*What is being asked*: Please report each line of the data below that contains "Symbole".

=== Begin Enclosure ===

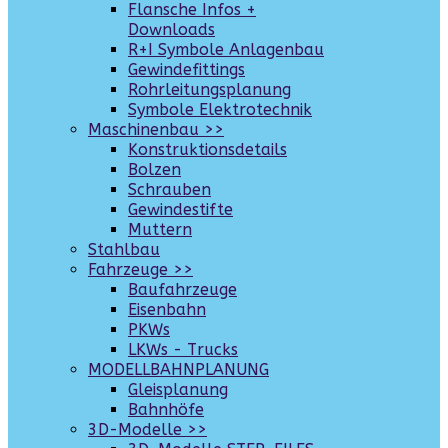
Flansche Infos +
Downloads
R+I Symbole Anlagenbau
Gewindefittings
Rohrleitungsplanung
Symbole Elektrotechnik
Maschinenbau >>
Konstruktionsdetails
Bolzen
Schrauben
Gewindestifte
Muttern
Stahlbau
Fahrzeuge >>
Baufahrzeuge
Eisenbahn
PKWs
LKWs - Trucks
MODELLBAHNPLANUNG
Gleisplanung
Bahnhöfe
3D-Modelle >>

=== End Enclosure ===

*Task solution*:
R+I Symbole Anlagenbau
Symbole Elektrotechnik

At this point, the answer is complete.